The input:
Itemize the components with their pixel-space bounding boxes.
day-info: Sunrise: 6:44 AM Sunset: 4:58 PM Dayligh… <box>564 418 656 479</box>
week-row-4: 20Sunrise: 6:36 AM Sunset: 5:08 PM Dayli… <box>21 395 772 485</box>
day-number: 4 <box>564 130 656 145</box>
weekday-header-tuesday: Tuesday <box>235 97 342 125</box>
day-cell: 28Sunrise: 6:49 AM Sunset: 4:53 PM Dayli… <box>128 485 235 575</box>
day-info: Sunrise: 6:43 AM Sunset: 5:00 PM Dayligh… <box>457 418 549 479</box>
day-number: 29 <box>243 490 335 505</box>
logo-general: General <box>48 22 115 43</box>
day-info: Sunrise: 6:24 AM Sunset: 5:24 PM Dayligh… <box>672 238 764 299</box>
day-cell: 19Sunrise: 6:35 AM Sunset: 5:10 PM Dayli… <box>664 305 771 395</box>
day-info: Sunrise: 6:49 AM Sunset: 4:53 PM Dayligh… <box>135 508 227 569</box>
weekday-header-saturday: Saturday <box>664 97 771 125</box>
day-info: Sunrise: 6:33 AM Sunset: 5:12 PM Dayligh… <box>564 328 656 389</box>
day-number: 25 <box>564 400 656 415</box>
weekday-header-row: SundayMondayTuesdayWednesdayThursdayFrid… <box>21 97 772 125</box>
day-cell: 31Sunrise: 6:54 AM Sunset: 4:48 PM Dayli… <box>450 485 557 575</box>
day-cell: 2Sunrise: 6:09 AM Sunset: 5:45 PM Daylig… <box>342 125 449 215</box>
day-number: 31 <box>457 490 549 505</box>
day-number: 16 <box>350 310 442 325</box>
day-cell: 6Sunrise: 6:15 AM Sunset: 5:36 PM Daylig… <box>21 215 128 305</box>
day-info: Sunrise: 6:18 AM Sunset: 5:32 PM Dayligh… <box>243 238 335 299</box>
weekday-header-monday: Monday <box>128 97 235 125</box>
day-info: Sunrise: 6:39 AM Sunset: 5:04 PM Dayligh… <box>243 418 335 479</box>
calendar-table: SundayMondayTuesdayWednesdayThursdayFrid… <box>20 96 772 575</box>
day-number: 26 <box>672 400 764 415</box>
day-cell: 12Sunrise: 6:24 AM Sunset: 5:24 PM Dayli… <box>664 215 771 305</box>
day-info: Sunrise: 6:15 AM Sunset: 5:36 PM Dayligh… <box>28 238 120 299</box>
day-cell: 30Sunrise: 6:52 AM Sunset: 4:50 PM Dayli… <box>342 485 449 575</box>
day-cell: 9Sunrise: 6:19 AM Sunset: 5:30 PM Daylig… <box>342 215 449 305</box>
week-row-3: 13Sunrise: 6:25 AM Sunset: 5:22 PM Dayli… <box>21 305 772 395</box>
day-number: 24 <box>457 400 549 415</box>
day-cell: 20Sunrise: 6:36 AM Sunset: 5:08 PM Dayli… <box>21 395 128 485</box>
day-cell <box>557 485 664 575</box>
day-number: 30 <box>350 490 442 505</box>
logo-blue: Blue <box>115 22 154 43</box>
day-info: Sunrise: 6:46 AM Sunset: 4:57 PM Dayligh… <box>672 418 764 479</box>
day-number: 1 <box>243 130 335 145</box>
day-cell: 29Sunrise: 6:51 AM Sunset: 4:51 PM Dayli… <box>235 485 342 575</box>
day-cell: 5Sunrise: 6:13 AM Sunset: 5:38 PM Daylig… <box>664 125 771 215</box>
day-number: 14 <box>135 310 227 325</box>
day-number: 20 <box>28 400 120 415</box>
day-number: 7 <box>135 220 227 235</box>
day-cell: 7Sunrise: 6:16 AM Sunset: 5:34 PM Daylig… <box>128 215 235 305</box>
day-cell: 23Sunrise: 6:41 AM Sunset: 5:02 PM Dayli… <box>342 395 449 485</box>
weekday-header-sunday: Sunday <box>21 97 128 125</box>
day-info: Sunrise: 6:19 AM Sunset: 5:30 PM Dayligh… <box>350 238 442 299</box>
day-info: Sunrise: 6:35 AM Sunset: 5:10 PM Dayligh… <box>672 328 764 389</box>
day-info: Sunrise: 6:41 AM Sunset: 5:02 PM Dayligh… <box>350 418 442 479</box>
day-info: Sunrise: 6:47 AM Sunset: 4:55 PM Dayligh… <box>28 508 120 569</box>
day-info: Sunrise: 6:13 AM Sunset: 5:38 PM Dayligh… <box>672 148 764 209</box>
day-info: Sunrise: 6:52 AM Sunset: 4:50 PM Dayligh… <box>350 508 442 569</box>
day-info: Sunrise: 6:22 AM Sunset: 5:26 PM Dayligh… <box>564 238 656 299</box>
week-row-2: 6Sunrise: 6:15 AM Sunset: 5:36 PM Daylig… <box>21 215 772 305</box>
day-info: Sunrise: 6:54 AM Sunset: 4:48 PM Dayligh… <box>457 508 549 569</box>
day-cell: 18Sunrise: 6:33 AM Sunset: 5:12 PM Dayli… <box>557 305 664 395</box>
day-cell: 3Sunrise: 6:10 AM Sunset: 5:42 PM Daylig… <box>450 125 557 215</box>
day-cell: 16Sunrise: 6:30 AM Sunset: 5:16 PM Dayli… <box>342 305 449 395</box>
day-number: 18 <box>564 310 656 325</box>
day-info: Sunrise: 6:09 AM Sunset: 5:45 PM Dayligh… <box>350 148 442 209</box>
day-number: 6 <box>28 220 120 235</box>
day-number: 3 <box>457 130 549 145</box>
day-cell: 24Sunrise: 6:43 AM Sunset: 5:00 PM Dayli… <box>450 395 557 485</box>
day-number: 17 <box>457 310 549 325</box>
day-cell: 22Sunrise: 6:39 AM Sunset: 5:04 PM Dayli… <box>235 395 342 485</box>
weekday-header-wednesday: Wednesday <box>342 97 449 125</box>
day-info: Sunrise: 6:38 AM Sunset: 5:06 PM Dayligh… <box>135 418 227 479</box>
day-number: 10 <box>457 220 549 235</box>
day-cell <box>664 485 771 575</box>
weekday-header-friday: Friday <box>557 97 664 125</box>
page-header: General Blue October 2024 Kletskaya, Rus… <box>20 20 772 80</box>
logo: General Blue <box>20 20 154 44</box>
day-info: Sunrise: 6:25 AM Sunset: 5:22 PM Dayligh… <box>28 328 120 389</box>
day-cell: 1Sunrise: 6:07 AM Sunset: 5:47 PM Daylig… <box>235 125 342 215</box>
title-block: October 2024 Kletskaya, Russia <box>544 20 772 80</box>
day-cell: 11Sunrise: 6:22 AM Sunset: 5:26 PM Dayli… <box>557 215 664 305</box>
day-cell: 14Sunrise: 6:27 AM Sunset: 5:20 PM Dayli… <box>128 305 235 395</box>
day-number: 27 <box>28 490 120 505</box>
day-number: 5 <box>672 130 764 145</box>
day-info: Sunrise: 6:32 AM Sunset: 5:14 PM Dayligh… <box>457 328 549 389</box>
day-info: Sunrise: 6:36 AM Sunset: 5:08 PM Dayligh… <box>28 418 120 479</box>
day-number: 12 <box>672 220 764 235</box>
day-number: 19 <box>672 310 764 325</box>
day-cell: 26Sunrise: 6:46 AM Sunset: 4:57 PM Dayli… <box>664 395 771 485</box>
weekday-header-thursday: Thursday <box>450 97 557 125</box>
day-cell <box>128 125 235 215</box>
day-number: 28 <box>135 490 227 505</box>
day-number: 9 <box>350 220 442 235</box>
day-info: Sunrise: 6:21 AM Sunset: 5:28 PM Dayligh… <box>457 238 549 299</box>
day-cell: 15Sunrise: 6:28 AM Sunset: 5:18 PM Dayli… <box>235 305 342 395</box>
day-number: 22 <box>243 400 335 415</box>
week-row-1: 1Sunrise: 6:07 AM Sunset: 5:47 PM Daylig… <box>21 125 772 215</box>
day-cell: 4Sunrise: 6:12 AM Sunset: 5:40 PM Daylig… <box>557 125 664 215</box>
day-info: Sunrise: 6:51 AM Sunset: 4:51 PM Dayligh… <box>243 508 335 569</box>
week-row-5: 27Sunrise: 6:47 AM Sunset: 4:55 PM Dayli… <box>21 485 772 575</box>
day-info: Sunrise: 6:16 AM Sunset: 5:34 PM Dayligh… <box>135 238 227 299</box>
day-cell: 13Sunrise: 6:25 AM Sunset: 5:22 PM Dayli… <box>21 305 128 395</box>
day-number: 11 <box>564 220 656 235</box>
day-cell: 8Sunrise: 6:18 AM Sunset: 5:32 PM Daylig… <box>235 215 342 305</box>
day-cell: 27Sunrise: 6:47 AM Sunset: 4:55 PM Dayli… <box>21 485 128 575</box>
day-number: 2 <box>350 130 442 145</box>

About this task: Locate the word "Blue" in the records and collect each line it appears in.

Response box:
logo-blue: Blue <box>115 22 154 43</box>
page-header: General Blue October 2024 Kletskaya, Rus… <box>20 20 772 80</box>
logo: General Blue <box>20 20 154 44</box>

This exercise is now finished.